Last summer, the world’s top software-security experts were panicked by the discovery of a drone-like computer virus, radically different from and far more sophisticated than any they’d seen. The race was on to figure out its payload, its purpose, and who was behind it. As the world now knows, the Stuxnet worm appears to have attacked Iran’s nuclear program. And, as Michael Joseph Gross reports, while its source remains something of a mystery, Stuxnet is the new face of 21st-century warfare: invisible, anonymous, and devastating.
All over Europe, smartphones rang in the middle of the night. Rolling over in bed, blinking open their eyes, civilians reached for the little devices and, in the moment of answering, were effectively drafted as soldiers. They shook themselves awake as they listened to hushed descriptions of a looming threat. Over the next few days and nights, in mid-July of last year, the ranks of these sudden draftees grew, as software analysts and experts in industrial-control systems gathered in makeshift war rooms in assorted NATO countries. Government officials at the highest levels monitored their work. They faced a crisis which did not yet have a name, but which seemed, at first, to have the potential to bring industrial society to a halt.

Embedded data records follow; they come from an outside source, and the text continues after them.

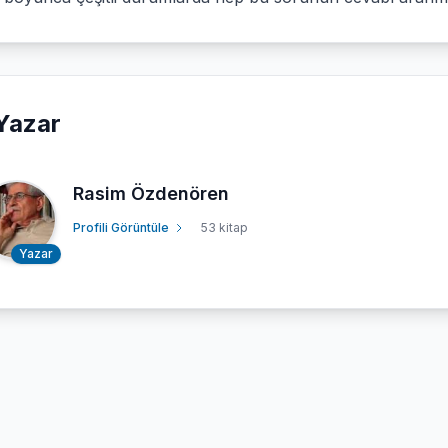
Yazar
Rasim Özdenören
Profili Görüntüle
53 kitap
Yazar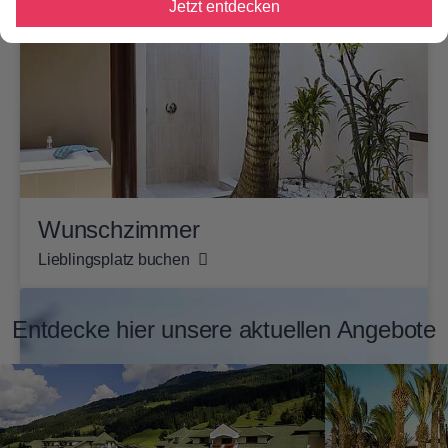
Jetzt entdecken
Wunschzimmer
Lieblingsplatz buchen
Entdecke hier unsere aktuellen Angebote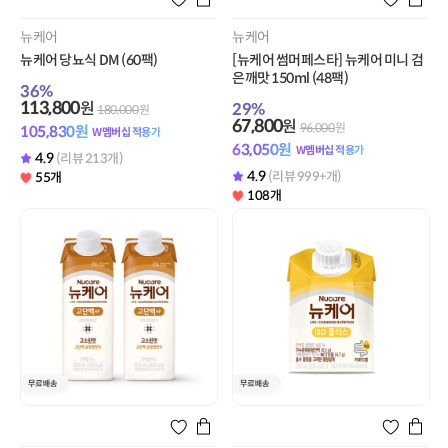
뉴케어
뉴케어
뉴케어 당뇨식 DM (60팩)
[뉴케어 썸머페스타] 뉴케어 미니 검
은깨맛 150ml (48팩)
36
%
113,800
원
29
%
180,000
원
67,800
원
96,000
원
105,830
원
W멤버십 적용가
63,050
원
W멤버십 적용가
4.9
(리뷰 213개)
4.9
(리뷰 999+개)
55개
108개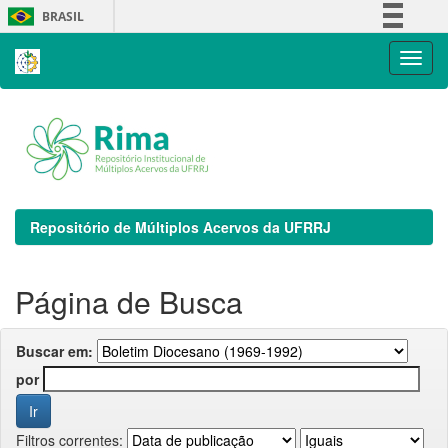
Skip
BRASIL
navigation
Simplifique!
Comunica BR
Participe
Acesso à informação
Legislação
Canais
Repositório de Múltiplos Acervos da UFRRJ
Página de Busca
Buscar em:
por
Filtros correntes: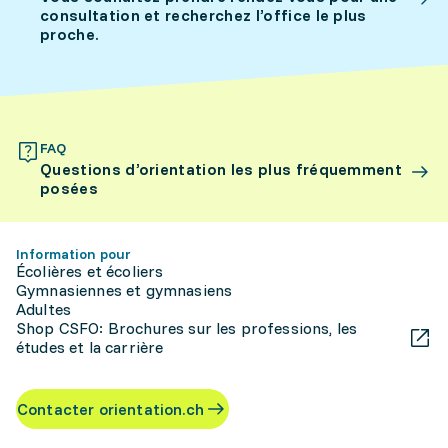
consultation et recherchez l’office le plus
proche.
FAQ
Questions d’orientation les plus fréquemment
posées
Information pour
Écolières et écoliers
Gymnasiennes et gymnasiens
Adultes
Shop CSFO: Brochures sur les professions, les
études et la carrière
Contacter orientation.ch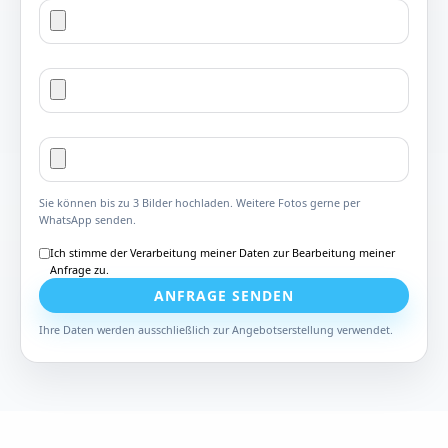
Sie können bis zu 3 Bilder hochladen. Weitere Fotos gerne per
WhatsApp senden.
Ich stimme der Verarbeitung meiner Daten zur Bearbeitung meiner
Anfrage zu.
ANFRAGE SENDEN
Ihre Daten werden ausschließlich zur Angebotserstellung verwendet.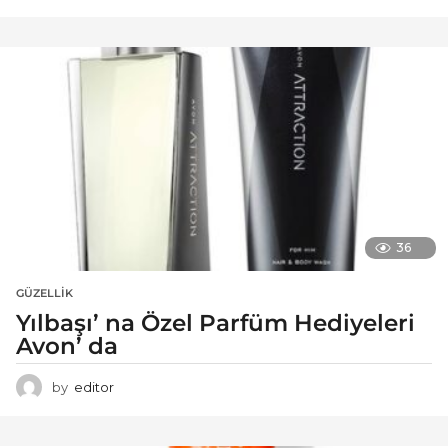
36
GÜZELLIK
Yılbaşı’ na Özel Parfüm Hediyeleri
Avon’ da
by
editor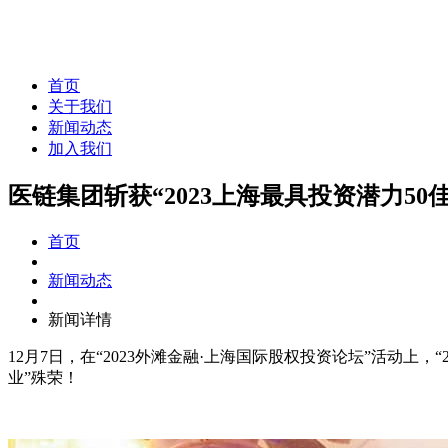
首页
关于我们
新闻动态
加入我们
医链集团斩获“2023上海最具投资潜力50
首页
新闻动态
新闻详情
12月7日，在“2023外滩金融·上海国际股权投资论坛”活动上
业”殊荣！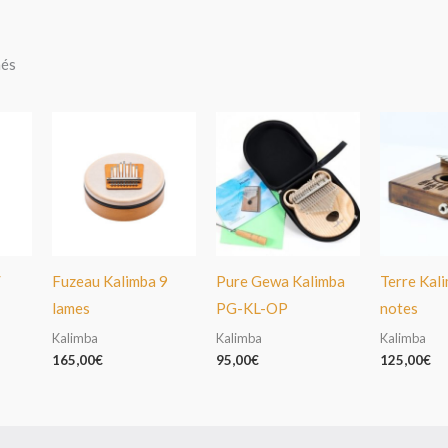
hés
/
Fuzeau Kalimba 9
Pure Gewa Kalimba
Terre Kal
lames
PG-KL-OP
notes
Kalimba
Kalimba
Kalimba
165,00
€
95,00
€
125,00
€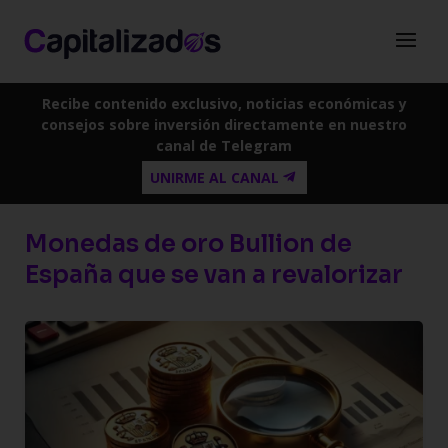
Recibe contenido exclusivo, noticias económicas y
consejos sobre inversión directamente en nuestro
canal de Telegram
UNIRME AL CANAL
Monedas de oro Bullion de
España que se van a revalorizar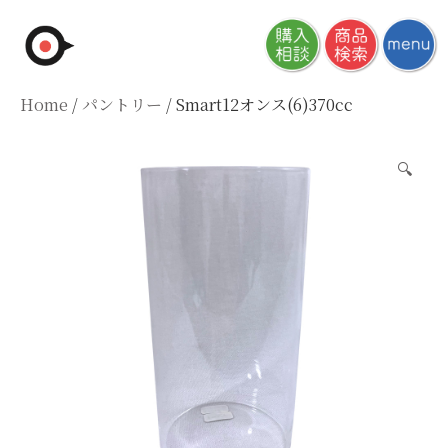
Skip
to
content
Home
/
パントリー
/ Smart12オンス(6)370cc
🔍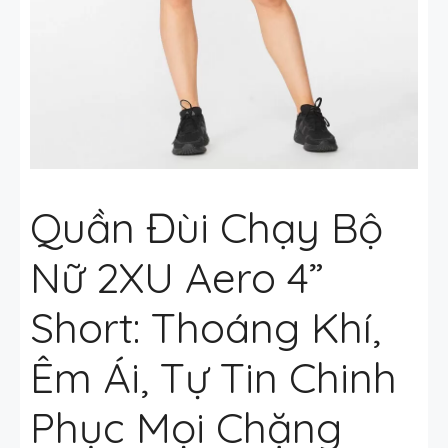
Quần Đùi Chạy Bộ
Nữ 2XU Aero 4”
Short: Thoáng Khí,
Êm Ái, Tự Tin Chinh
Phục Mọi Chặng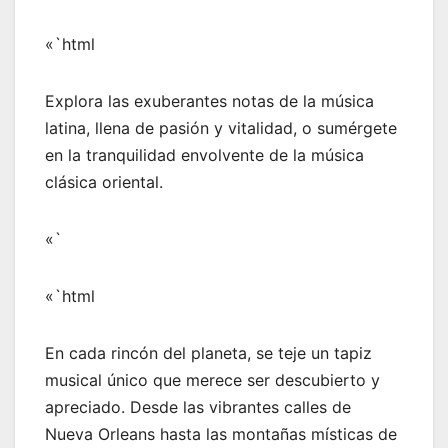
«`html
Explora las exuberantes notas de la música
latina, llena de pasión y vitalidad, o sumérgete
en la tranquilidad envolvente de la música
clásica oriental.
«`
«`html
En cada rincón del planeta, se teje un tapiz
musical único que merece ser descubierto y
apreciado. Desde las vibrantes calles de
Nueva Orleans hasta las montañas místicas de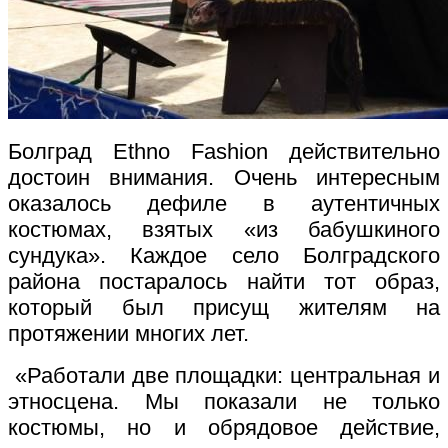
Болград Еthno Fashion действительно
достоин внимания. Очень интересным
оказалось дефиле в аутентичных
костюмах, взятых «из бабушкиного
сундука». Каждое село Болградского
района постаралось найти тот образ,
который был присущ жителям на
протяжении многих лет.
«Работали две площадки: центральная и
этносцена. Мы показали не только
костюмы, но и обрядовое действие,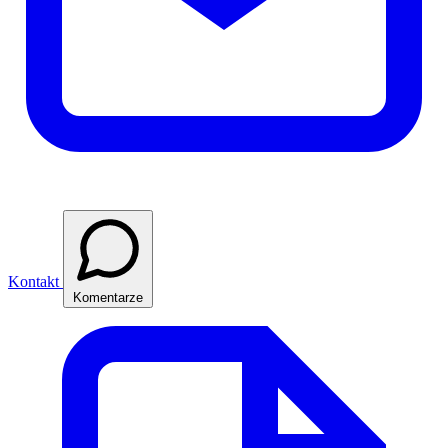
Kontakt
Komentarze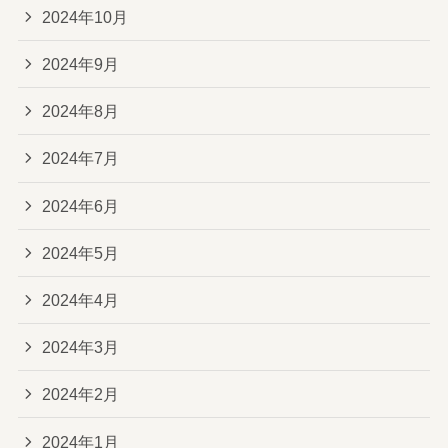
2024年10月
2024年9月
2024年8月
2024年7月
2024年6月
2024年5月
2024年4月
2024年3月
2024年2月
2024年1月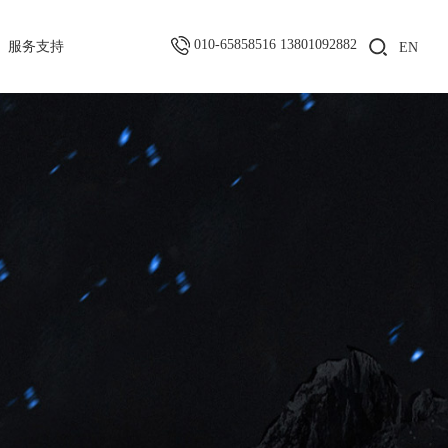
010-65858516 13801092882
服务支持
EN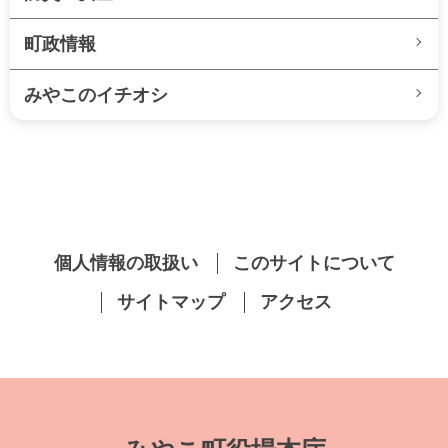
町政情報
みやこのイチオシ
個人情報の取扱い
このサイトについて
サイトマップ
アクセス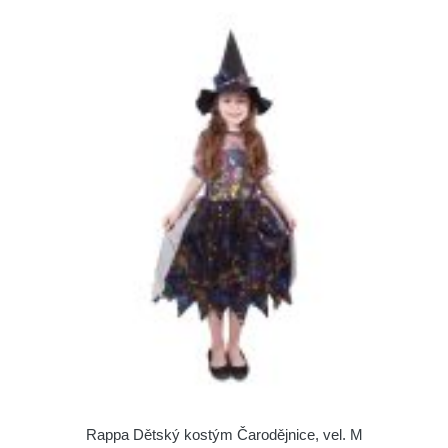
Rappa Dětský kostým Čarodějnice, vel. M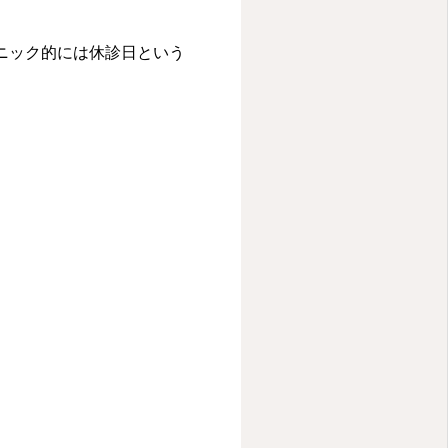
ニック的には休診日という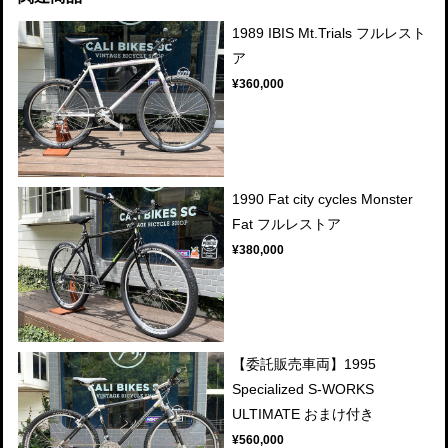
1989 IBIS Mt.Trials フルレスト
ア
¥360,000
1990 Fat city cycles Monster
Fat フルレストア
¥380,000
【委託販売車両】1995
Specialized S-WORKS
ULTIMATE おまけ付き
¥560,000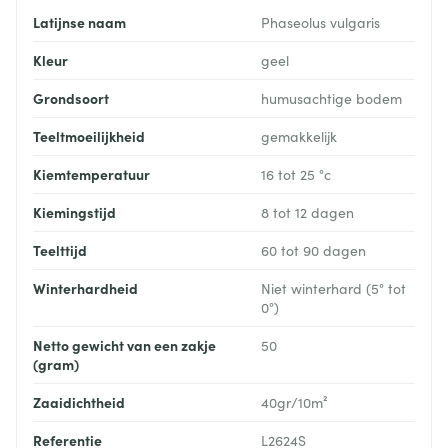
Latijnse naam
Phaseolus vulgaris
Kleur
geel
Grondsoort
humusachtige bodem
Teeltmoeilijkheid
gemakkelijk
Kiemtemperatuur
16 tot 25 °c
Kiemingstijd
8 tot 12 dagen
Teelttijd
60 tot 90 dagen
Winterhardheid
Niet winterhard (5° tot
0°)
Netto gewicht van een zakje
50
(gram)
Zaaidichtheid
40gr/10m²
Referentie
L2624S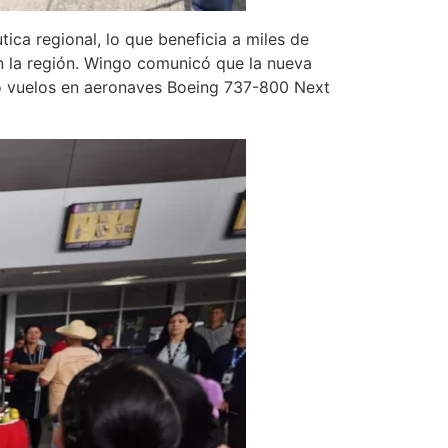
ica regional, lo que beneficia a miles de
l en la región. Wingo comunicó que la nueva
do vuelos en aeronaves Boeing 737-800 Next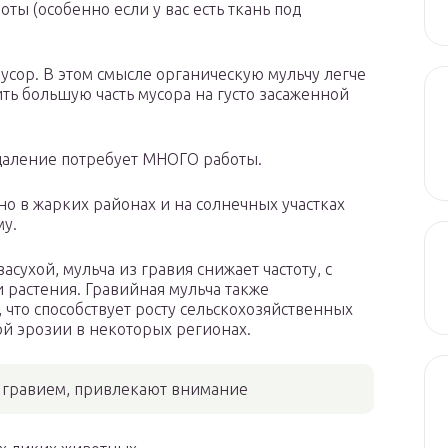
ты (особенно если у вас есть ткань под
усор. В этом смысле органическую мульчу легче
ить большую часть мусора на густо засаженной
 удаление потребует МНОГО работы.
но в жарких районах и на солнечных участках
му.
асухой, мульча из гравия снижает частоту, с
 растения. Гравийная мульча также
что способствует росту сельскохозяйственных
ой эрозии в некоторых регионах.
 гравием, привлекают внимание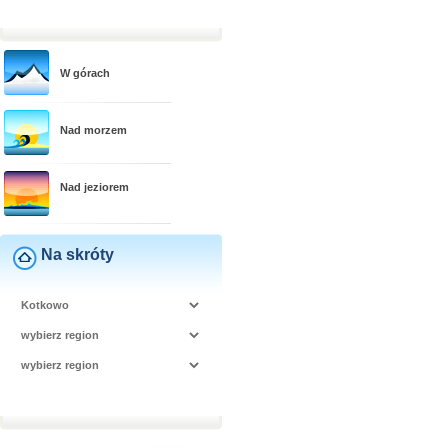
W górach
Nad morzem
Nad jeziorem
Na skróty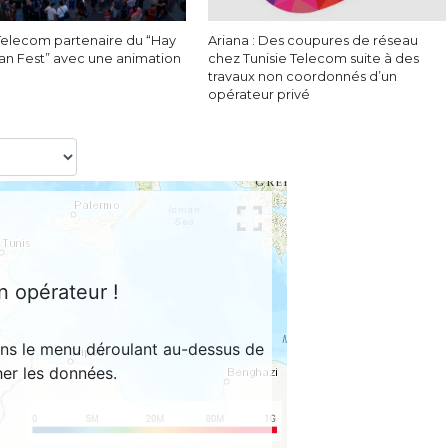
 Telecom partenaire du “Hay
Ariana : Des coupures de réseau
ban Fest” avec une animation
chez Tunisie Telecom suite à des
travaux non coordonnés d’un
opérateur privé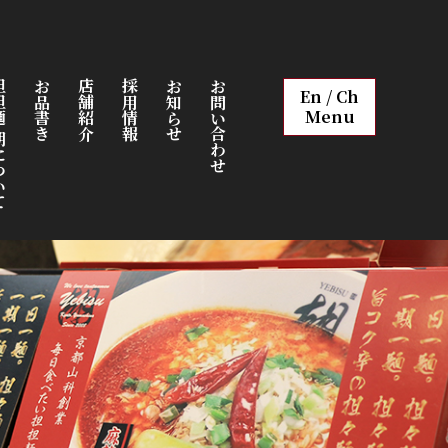
について
お品書き
店舗紹介
採用情報
お知らせ
お問い合わせ
En / Ch
Menu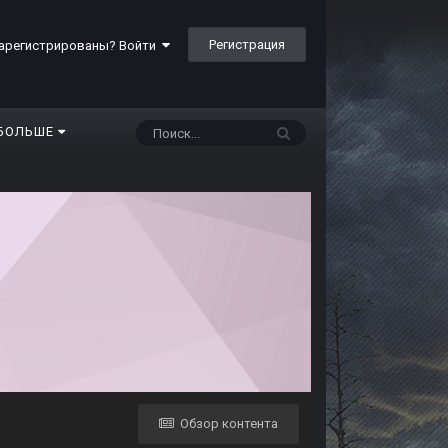
Регистрация
арегистрированы? Войти
БОЛЬШЕ
Обзор контента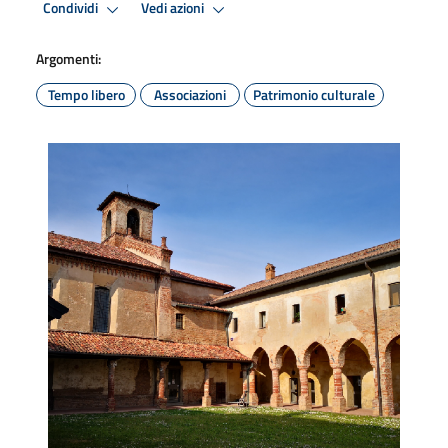
Condividi
Vedi azioni
Argomenti:
Tempo libero
Associazioni
Patrimonio culturale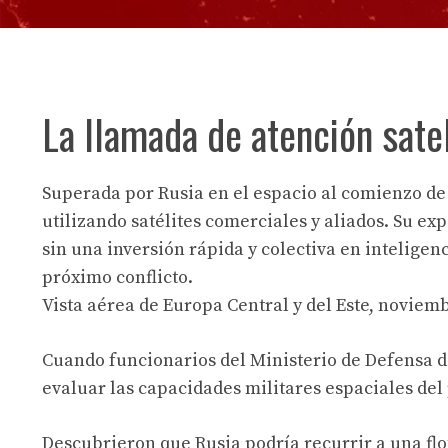
La llamada de atención sate
Superada por Rusia en el espacio al comienzo de
utilizando satélites comerciales y aliados. Su e
sin una inversión rápida y colectiva en inteligenc
próximo conflicto.
Vista aérea de Europa Central y del Este, noviem
Cuando funcionarios del Ministerio de Defensa d
evaluar las capacidades militares espaciales del 
Descubrieron que Rusia podría recurrir a una flo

A self-replicating computer virus, called a worm, was making its way through thousands of computers around the world, searching for small gray plastic boxes called programmable-logic controllers—tiny computers about the size of a pack of crayons, which regulate the machinery in factories, power plants, and construction and engineering projects. These controllers, or P.L.C.’s, perform the critical scut work of modern life. They open and shut valves in water pipes, speed and slow the spinning of uranium centrifuges, mete out the dollop of cream in each Oreo cookie, and time the change of traffic lights from red to green.